Farr has received several calls of condolence since his death, including one from Petrone’s owner Leo Armenis, who noticed when Strileckis didn’t show up for lunch.
“He’s going to be so missed,” Farr said.
‘His own legacy’
Farr’s daughter Jessica said Strileckis made every place he frequented his own, and that he was a reliable volunteer at many of the places he spent time.
He greeted customers while sorting hangers at Blue Bell Cleaners. He manned the copy machine at Lincoln Elementary School every Wednesday. He was the unofficial “assistant coach” of the women’s softball team that Farr manages.
“Every Tuesday and Thursday he’d be at my door 20 after five waiting to go to the game,” Farr said. “He was our biggest cheerleader.”
Jessica said Strileckis, who had Down syndrome, was not limited by his disability.
“That, in our eyes, is a challenge, but he’s made it a point to make his own legacy in Melrose as opposed to somebody else doing it for him,” Jessica said. “My idea of him is the man in Melrose, and in our lives, that you could always count on to show up.”
One of the boys
Strileckis learned the independence that allowed him to make his own legacy in Melrose from his family.
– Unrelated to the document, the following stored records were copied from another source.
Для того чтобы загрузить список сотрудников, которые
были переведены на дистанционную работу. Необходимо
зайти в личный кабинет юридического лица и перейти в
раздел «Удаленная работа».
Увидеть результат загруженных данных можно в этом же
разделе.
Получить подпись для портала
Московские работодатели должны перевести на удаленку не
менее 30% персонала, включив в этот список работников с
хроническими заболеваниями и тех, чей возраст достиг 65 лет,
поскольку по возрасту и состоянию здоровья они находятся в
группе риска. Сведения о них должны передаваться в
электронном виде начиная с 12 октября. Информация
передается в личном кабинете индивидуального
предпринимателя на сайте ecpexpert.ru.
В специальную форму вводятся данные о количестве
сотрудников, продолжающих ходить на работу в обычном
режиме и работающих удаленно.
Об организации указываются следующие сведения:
He lived with his brother Greg and his family on Malvern Street, in the same house they grew up in. Greg said that when Strileckis was born in 1965, doctors advised his mother to put the child in an institution.
“Back then, that’s what they did,” Greg said. “But my mother said, this is my child and I’m keeping him.”
As soon as he could walk, Strileckis went where his brothers did.
“Every day when we went up to the Common in the summer, he was there with us,” Greg said.
Rosemary McGrath taught Strileckis in the fledgling years of Melrose’s special education program. McGrath was the district’s second ever special education teacher, and she saw the obstacles that families like the Strileckises had to overcome to raise a child with special needs in that era.
“The moms and dads from that generation struggled in the dark,” McGrath said. “What impressed me most about my experience with John was how his family helped to shape who he became. He was a phenomenal person. Their family was a model for school and community inclusion long before it was in fashion.”
At a time when resources for special needs children were almost non-existent and many families felt compelled to place children with diagnoses like Down syndrome in warehouse-type institutions, Strileckis’ family made sure he was part of the community, McGrath said.
McGrath remembers a conversation with Strileckis’ father Tony after his wife Dottie died. When Tony asked McGrath what his options were, McGrath told him that Strileckis could live in a group home.
“He said, ‘I would never put him in a group home,’” McGrath remembered. “I thought to myself, I never should have worried. Tony’s mission, and probably the mission of the boys, was that John would remain in the community and home where he was raised. He never had to move.”
With the support of his family, Strileckis built a full life for himself. At a certain point, people stopped referring to him as Greg, Tony, Billy or Andy’s brother. They became his brothers.